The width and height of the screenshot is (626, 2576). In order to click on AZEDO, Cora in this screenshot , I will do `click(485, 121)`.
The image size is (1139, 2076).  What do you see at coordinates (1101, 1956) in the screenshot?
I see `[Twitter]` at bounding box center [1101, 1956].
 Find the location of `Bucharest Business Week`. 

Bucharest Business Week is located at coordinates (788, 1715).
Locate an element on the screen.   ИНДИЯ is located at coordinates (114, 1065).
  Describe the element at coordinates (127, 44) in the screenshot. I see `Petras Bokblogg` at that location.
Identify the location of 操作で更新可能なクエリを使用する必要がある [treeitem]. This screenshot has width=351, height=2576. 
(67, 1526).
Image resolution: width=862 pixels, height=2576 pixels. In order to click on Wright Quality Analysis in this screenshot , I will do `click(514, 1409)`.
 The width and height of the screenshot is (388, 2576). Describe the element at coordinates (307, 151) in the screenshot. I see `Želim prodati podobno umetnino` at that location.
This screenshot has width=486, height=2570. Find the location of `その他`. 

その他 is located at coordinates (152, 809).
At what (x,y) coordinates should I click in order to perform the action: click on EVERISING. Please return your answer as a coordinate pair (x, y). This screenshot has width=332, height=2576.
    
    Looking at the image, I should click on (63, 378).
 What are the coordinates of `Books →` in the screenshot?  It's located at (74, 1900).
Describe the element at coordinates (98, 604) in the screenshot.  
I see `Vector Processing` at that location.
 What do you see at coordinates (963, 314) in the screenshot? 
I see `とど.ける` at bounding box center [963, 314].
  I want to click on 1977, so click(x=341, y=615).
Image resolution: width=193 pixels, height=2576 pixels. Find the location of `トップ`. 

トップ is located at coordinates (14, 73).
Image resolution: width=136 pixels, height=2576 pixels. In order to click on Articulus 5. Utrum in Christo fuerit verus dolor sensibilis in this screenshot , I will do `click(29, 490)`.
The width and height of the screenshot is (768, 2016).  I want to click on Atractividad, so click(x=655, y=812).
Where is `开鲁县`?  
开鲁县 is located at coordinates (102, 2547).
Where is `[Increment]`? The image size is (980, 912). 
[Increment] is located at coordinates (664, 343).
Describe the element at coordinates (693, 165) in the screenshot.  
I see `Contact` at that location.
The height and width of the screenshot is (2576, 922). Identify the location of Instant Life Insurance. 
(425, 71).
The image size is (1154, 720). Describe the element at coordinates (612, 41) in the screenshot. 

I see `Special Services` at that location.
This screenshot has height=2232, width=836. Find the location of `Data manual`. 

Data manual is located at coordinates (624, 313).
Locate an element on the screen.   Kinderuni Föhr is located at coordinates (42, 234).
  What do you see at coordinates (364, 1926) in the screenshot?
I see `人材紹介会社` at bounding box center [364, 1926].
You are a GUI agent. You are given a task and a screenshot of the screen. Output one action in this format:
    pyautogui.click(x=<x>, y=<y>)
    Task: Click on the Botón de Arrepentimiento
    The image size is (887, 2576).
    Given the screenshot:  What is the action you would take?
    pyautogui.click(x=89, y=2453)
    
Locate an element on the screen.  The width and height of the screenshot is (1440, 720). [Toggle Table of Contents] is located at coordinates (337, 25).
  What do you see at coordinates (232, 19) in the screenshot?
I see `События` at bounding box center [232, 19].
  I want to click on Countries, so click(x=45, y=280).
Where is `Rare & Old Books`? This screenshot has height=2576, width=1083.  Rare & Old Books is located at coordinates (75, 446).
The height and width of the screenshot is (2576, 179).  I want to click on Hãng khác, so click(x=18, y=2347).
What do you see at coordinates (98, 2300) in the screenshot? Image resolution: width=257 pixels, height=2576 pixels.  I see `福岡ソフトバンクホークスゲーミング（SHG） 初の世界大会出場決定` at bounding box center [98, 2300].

## Exercise requirements
Throughout the listing, how many lines contain the string "Books"? Give the number on its own.

## Response area
2